§ **EXERCISE REQUIREMENTS**
Take every line from the listing below that includes "shape" and copy it.

━━━━━━━━━━━━━━━━━━━━━━━━━━━━━━

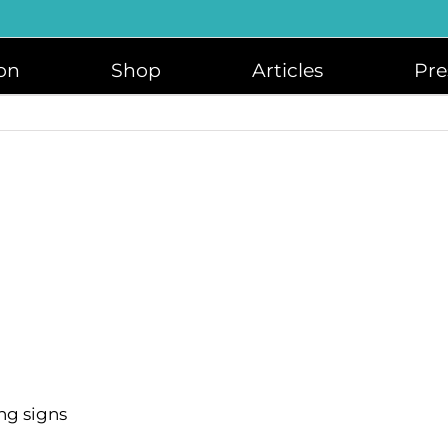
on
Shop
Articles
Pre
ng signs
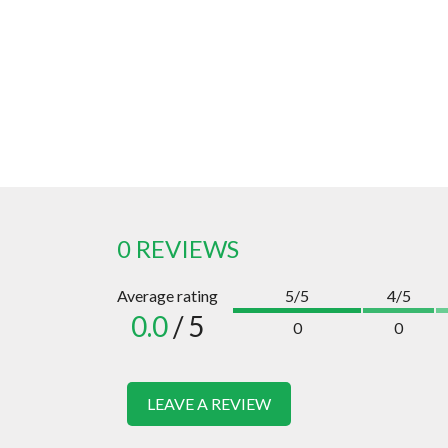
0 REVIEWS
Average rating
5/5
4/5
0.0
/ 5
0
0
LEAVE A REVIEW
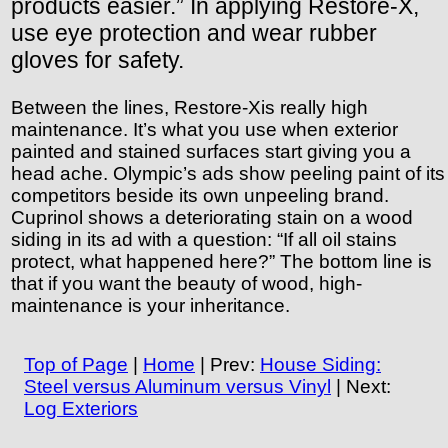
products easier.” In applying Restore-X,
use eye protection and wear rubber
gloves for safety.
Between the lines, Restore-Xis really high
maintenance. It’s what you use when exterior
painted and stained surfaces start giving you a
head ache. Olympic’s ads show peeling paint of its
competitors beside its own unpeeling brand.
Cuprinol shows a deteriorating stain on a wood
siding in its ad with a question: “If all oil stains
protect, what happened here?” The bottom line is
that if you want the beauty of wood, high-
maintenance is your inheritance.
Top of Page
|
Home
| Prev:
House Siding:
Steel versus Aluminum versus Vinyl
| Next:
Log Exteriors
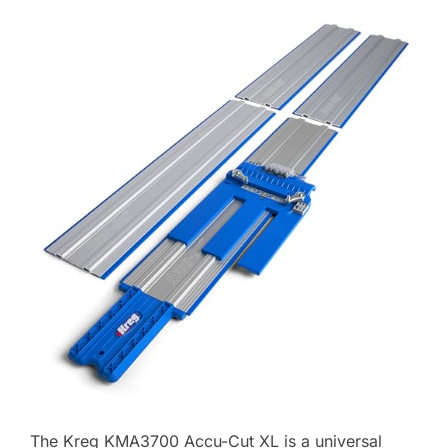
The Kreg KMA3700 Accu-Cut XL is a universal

━━━━━━━━━━━━━━━━━━━━━━━━━━━━━━

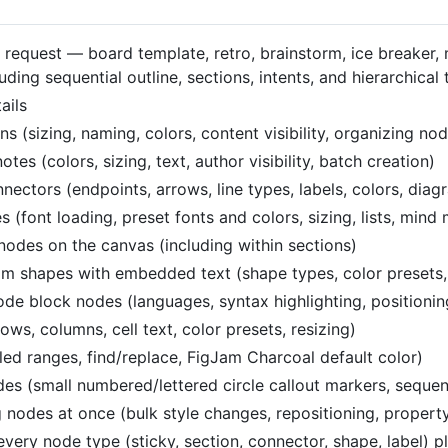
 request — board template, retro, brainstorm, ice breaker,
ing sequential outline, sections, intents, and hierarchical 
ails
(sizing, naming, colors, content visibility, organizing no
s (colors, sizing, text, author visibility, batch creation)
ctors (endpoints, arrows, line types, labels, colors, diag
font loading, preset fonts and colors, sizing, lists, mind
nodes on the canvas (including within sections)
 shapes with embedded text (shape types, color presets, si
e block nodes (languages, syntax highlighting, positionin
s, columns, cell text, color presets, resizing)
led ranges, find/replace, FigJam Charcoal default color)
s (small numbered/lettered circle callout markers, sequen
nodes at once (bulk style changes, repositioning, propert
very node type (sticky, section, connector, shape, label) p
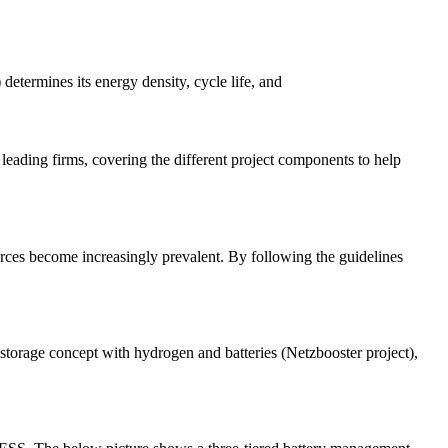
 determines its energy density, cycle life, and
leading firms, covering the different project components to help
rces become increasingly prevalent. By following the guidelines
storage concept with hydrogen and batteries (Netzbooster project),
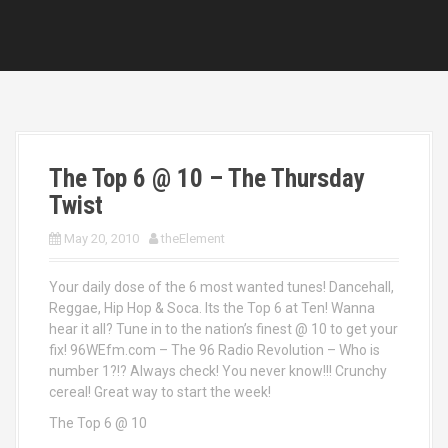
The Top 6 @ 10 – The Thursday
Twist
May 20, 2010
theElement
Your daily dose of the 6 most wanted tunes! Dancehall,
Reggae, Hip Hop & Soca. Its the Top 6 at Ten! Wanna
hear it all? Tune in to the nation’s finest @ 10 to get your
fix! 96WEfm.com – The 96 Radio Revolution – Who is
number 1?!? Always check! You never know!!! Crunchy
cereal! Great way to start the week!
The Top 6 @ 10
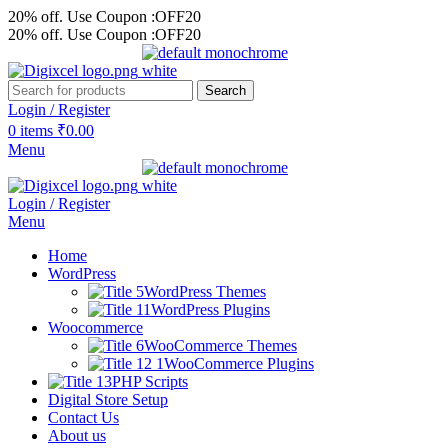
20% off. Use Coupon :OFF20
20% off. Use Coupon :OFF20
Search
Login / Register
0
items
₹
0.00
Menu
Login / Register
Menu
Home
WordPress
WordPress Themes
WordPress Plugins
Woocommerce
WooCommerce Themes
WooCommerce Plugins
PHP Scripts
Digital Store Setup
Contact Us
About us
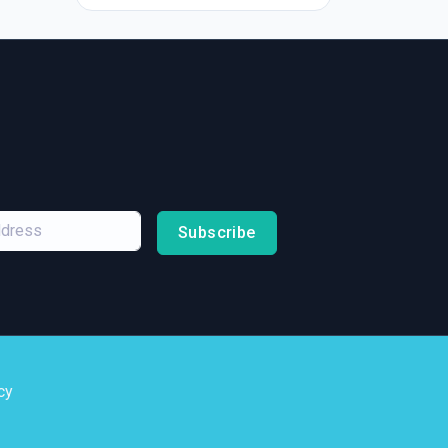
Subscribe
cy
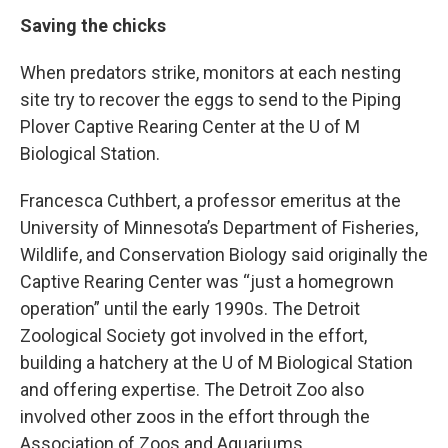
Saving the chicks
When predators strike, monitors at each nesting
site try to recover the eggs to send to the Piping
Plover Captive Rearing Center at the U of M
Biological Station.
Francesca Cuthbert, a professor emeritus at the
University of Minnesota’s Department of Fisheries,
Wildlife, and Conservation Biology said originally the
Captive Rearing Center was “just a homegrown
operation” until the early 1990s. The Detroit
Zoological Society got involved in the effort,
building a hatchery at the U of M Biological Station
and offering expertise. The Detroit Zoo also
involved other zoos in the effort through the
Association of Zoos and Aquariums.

━━━━━━━━━━━━━━━━━━━━━━━━━━━━━━

§ **OUTPUT OF THE EXERCISE**
 shapes with embedded text (shape types, color presets, si
very node type (sticky, section, connector, shape, label) p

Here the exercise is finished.